**WHAT IS BEING ASKED:**
Of the entries below, return only those lines from the line with "This screenshot has height=2284, width=1408." to the line with "What do you see at coordinates (62, 806)", exactly, both included.

EXTRACTED ENTRIES Start Marker

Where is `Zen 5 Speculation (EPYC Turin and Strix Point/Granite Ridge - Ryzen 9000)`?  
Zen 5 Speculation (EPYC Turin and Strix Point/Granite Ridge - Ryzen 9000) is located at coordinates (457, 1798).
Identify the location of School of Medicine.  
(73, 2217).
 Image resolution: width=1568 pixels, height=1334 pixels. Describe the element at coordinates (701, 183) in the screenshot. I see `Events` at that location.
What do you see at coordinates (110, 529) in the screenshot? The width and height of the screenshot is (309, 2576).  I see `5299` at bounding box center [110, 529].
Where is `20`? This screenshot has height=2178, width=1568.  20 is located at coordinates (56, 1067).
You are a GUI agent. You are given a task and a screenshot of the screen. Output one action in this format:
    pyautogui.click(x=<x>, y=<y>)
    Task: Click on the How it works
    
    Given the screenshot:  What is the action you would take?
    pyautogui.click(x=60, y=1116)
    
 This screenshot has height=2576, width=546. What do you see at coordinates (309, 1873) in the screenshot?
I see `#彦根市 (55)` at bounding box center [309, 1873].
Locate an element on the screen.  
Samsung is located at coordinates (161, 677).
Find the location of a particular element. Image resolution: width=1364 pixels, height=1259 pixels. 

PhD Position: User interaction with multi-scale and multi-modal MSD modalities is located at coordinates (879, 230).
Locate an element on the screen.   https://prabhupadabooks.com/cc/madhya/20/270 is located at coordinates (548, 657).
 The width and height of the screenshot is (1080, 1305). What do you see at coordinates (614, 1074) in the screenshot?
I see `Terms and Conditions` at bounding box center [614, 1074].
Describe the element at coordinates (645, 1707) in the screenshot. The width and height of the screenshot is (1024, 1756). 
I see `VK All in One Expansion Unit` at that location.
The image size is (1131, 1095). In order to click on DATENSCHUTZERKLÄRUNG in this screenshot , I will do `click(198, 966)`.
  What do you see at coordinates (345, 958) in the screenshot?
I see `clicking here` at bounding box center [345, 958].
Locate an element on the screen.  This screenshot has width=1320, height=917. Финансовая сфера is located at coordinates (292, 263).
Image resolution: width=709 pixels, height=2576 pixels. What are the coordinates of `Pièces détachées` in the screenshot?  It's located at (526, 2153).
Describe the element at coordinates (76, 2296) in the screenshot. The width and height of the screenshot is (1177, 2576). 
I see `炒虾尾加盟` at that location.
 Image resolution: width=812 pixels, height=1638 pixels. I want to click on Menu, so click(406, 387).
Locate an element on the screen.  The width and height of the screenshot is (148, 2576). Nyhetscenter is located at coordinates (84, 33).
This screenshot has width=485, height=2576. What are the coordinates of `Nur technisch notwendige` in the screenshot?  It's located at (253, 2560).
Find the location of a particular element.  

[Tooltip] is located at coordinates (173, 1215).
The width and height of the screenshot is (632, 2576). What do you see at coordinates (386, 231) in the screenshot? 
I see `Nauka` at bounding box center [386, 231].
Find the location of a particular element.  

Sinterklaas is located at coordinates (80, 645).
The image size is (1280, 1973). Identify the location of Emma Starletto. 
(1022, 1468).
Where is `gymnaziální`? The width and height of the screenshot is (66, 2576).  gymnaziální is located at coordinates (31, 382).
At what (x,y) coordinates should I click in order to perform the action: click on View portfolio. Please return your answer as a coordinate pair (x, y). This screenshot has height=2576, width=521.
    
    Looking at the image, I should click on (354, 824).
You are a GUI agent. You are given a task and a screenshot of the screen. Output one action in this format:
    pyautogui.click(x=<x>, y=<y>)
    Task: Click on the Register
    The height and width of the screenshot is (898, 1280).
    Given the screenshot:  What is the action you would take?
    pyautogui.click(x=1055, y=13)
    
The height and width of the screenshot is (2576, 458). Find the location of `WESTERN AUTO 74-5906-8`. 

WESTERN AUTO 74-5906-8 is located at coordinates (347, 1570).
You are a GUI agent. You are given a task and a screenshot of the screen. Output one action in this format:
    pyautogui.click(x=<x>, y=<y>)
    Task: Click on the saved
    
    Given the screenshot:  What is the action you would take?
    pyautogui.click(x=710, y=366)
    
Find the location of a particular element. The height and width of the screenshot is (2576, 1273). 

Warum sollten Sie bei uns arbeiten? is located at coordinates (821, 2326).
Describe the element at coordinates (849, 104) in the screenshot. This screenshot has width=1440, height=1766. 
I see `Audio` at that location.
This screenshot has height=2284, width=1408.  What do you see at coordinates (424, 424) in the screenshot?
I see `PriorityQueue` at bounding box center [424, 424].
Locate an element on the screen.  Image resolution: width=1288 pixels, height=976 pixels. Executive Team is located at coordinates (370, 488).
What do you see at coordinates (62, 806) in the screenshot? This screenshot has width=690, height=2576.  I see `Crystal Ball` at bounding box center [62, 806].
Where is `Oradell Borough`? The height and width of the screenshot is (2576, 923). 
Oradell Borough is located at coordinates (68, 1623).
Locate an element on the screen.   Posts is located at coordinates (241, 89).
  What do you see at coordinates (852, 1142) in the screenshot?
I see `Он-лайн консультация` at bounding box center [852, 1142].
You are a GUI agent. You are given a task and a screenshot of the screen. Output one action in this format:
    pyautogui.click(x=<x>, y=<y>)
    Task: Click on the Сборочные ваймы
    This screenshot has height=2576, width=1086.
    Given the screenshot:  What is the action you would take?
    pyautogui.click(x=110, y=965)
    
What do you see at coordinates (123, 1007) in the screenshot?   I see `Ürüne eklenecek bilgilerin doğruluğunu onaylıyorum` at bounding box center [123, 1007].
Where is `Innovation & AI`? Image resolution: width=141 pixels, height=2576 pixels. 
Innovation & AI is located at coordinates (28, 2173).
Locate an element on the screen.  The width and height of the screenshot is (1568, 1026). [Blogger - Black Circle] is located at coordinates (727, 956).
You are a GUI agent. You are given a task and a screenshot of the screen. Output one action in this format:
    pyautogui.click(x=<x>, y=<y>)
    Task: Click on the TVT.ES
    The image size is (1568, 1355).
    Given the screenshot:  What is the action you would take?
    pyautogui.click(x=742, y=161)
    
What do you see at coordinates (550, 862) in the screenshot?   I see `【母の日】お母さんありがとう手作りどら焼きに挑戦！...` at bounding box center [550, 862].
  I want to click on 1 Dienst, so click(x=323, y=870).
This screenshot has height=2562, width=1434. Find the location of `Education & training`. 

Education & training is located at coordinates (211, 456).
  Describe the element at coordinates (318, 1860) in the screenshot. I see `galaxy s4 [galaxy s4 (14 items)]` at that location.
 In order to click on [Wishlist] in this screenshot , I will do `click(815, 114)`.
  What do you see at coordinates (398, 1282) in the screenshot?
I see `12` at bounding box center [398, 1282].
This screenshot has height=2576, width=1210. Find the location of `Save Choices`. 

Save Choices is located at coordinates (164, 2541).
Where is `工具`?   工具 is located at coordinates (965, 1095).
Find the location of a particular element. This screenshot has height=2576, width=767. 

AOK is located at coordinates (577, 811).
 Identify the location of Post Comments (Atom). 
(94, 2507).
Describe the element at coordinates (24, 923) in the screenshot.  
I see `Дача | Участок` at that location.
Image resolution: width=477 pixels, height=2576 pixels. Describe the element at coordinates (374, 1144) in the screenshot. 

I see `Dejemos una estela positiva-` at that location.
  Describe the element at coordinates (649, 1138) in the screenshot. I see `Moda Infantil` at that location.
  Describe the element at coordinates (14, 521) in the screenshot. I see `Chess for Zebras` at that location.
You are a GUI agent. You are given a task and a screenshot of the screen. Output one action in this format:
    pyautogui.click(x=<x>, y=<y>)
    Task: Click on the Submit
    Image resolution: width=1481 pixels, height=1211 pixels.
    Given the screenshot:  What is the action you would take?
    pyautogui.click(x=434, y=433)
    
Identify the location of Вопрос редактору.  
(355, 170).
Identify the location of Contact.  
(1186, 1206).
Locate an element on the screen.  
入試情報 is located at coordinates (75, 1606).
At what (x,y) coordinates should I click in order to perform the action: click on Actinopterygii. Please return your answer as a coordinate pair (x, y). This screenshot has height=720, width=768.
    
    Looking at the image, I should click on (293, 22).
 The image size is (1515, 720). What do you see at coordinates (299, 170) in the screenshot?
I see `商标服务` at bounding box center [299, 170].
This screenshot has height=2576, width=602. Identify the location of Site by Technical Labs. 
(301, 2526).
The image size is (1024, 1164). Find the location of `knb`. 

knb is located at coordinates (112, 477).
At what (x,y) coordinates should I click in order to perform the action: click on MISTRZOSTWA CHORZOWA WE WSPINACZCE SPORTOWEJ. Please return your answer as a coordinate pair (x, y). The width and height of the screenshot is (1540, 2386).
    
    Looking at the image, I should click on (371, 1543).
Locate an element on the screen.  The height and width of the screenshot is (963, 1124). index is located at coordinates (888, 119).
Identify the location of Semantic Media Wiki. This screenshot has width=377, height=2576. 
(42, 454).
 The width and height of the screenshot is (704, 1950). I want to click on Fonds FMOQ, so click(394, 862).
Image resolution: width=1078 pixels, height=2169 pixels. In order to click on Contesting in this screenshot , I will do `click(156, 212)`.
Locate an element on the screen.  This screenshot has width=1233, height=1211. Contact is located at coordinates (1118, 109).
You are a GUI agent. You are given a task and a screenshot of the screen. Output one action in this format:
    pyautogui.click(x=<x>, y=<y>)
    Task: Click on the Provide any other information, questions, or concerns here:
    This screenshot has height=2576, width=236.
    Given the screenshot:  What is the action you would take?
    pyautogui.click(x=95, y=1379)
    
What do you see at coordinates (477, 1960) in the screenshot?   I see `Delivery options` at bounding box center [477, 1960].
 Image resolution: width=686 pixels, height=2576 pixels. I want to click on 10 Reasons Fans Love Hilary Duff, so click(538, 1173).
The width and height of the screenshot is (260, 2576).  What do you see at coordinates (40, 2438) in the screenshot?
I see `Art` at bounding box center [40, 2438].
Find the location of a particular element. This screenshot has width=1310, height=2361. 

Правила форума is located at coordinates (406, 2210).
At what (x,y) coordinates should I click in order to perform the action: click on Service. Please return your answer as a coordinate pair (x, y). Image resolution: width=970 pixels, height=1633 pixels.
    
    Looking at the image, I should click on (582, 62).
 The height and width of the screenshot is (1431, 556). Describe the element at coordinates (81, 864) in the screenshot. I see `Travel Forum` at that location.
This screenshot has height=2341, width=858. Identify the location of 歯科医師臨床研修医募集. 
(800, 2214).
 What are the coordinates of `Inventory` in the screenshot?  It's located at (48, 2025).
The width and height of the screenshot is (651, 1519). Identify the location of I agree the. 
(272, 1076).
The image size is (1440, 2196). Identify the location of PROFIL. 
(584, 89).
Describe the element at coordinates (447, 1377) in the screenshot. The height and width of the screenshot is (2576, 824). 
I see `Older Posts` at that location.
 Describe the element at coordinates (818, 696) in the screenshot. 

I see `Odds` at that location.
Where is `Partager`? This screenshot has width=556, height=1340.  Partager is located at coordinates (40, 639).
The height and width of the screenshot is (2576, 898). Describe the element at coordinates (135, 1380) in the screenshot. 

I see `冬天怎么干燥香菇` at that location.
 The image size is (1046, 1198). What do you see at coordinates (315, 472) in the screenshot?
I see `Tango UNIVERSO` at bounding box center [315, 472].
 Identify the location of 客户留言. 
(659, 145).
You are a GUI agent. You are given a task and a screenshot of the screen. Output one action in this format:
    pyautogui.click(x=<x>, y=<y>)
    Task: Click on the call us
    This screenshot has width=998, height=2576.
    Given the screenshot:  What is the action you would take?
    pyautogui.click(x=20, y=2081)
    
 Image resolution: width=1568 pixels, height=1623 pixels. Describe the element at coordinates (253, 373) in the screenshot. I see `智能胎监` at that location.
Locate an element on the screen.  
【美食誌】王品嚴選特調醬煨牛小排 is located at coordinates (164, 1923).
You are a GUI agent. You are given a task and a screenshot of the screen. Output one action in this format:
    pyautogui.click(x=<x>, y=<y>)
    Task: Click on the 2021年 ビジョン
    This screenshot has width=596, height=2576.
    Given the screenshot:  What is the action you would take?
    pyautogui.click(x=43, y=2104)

EXTRACTED ENTRIES End Marker

**SOLUTION TO THE PROBLEM:**
This screenshot has height=2284, width=1408.  What do you see at coordinates (424, 424) in the screenshot?
I see `PriorityQueue` at bounding box center [424, 424].
Locate an element on the screen.  Image resolution: width=1288 pixels, height=976 pixels. Executive Team is located at coordinates (370, 488).
What do you see at coordinates (62, 806) in the screenshot? This screenshot has width=690, height=2576.  I see `Crystal Ball` at bounding box center [62, 806].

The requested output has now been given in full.